● **ABOUT THIS EXERCISE**: Look for the word "toggle" in the entries and copy each line where it appears.

RECORDS PROVIDED below:

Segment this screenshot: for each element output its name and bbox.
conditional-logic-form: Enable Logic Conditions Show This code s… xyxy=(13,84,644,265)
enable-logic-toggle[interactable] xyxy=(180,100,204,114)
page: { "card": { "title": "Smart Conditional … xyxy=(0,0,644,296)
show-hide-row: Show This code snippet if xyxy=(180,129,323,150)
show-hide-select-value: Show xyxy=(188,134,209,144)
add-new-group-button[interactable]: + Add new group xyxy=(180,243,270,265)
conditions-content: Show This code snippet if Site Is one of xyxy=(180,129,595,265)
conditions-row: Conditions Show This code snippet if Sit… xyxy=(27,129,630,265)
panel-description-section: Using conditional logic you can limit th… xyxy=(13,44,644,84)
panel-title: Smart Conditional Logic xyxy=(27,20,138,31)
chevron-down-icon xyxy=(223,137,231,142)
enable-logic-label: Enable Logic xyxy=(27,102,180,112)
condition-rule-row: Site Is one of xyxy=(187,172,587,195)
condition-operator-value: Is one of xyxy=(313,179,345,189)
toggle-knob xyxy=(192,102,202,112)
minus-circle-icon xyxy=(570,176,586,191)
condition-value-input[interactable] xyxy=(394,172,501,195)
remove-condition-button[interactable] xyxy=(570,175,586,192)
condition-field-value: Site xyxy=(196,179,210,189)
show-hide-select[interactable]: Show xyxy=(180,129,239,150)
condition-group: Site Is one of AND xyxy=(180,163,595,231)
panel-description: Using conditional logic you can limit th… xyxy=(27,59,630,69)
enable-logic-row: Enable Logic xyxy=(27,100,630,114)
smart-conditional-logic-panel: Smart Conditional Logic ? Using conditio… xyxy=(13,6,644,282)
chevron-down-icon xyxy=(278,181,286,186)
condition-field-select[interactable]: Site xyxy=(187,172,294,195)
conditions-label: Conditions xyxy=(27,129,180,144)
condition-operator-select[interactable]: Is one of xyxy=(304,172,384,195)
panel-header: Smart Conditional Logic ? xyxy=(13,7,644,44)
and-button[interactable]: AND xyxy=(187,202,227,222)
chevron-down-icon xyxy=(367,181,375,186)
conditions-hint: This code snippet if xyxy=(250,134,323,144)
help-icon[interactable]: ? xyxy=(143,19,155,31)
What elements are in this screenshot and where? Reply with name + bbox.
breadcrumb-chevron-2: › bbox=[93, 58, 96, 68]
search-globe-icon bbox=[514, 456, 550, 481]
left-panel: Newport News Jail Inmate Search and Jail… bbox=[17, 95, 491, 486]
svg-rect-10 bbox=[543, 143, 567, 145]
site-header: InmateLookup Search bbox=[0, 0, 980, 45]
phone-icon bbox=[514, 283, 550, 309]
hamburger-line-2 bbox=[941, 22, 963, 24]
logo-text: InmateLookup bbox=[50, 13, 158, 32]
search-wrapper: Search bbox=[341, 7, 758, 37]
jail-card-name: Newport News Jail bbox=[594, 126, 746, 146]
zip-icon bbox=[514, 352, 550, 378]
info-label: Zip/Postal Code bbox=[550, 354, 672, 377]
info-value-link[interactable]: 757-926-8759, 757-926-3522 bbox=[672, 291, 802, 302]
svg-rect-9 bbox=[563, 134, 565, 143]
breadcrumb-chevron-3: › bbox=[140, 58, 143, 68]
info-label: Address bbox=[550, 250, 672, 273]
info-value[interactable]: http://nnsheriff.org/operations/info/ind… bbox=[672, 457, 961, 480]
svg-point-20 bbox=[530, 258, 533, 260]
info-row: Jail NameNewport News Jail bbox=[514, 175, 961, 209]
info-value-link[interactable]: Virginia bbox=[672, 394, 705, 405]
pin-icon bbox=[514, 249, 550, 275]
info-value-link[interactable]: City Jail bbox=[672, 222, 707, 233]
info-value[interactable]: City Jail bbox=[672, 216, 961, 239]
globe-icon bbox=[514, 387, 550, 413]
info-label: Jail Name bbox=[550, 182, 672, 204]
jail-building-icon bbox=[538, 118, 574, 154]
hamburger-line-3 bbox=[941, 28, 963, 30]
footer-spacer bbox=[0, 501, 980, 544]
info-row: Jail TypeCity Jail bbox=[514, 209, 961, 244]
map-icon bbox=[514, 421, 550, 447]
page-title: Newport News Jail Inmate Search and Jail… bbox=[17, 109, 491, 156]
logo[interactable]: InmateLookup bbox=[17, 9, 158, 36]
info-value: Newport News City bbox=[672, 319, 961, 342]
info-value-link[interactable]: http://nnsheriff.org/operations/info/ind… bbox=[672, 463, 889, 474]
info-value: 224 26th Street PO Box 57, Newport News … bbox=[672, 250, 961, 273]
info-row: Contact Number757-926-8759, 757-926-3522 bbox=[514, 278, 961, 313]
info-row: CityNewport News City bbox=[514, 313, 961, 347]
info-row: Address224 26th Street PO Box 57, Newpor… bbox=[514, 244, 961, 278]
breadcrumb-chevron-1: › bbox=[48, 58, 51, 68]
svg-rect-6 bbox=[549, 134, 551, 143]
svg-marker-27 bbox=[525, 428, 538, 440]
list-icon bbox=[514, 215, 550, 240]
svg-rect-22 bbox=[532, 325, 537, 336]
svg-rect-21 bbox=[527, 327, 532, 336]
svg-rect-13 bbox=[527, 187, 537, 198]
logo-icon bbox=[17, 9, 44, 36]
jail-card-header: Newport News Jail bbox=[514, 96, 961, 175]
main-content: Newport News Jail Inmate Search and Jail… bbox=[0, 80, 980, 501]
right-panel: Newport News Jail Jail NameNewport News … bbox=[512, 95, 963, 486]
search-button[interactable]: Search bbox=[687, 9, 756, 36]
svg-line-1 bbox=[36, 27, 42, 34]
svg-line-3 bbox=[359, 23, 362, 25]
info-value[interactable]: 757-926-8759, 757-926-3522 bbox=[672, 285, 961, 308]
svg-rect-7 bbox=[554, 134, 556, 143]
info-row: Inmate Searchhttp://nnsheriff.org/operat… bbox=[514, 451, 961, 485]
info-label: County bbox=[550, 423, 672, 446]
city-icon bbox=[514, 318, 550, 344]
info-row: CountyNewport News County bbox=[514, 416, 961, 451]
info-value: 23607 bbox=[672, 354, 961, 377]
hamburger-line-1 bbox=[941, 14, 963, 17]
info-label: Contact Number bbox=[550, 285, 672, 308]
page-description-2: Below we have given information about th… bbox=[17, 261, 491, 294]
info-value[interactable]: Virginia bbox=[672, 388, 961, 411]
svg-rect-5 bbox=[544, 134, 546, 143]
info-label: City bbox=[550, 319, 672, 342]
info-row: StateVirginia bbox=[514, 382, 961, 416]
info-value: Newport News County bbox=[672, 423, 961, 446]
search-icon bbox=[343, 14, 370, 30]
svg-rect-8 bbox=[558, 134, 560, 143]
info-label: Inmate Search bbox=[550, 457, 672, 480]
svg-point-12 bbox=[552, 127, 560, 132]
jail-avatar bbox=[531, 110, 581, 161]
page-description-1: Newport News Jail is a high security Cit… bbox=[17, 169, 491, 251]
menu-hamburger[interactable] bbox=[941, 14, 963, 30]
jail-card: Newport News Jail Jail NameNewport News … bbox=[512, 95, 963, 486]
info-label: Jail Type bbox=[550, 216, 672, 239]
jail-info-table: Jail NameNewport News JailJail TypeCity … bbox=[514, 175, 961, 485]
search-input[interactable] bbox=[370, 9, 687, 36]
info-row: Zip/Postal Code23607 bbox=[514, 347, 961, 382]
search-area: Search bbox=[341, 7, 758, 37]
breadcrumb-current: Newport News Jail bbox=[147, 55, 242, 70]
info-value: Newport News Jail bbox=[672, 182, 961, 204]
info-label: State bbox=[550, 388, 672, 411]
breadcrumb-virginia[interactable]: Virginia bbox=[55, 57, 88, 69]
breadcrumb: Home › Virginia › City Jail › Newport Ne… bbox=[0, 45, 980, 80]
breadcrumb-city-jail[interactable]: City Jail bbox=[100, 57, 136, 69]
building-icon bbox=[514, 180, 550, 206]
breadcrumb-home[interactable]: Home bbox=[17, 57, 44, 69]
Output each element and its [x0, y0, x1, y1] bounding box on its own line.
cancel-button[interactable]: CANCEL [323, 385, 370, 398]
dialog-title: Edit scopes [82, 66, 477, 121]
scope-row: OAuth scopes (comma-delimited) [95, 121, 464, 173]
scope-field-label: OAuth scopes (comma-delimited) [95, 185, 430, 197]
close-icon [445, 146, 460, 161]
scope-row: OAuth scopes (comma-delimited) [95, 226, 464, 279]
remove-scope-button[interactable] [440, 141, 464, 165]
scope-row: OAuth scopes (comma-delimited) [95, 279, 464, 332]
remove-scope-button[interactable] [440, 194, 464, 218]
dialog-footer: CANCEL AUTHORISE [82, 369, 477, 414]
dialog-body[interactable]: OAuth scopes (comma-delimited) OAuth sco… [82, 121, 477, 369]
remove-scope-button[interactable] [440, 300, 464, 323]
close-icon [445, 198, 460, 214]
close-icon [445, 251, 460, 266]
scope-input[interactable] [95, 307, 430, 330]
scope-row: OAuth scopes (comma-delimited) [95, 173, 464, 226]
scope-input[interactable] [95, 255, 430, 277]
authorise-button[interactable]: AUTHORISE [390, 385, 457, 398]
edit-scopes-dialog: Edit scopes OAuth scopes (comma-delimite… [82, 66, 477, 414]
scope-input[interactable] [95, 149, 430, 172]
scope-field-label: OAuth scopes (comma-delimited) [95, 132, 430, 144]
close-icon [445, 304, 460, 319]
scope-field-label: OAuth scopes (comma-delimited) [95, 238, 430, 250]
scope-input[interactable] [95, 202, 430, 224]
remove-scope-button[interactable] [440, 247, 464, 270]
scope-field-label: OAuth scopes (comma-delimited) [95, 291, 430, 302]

End of RECORDS PROVIDED.

● **SOLUTION TO THE EXERCISE**:
enable-logic-toggle[interactable] xyxy=(180,100,204,114)
toggle-knob xyxy=(192,102,202,112)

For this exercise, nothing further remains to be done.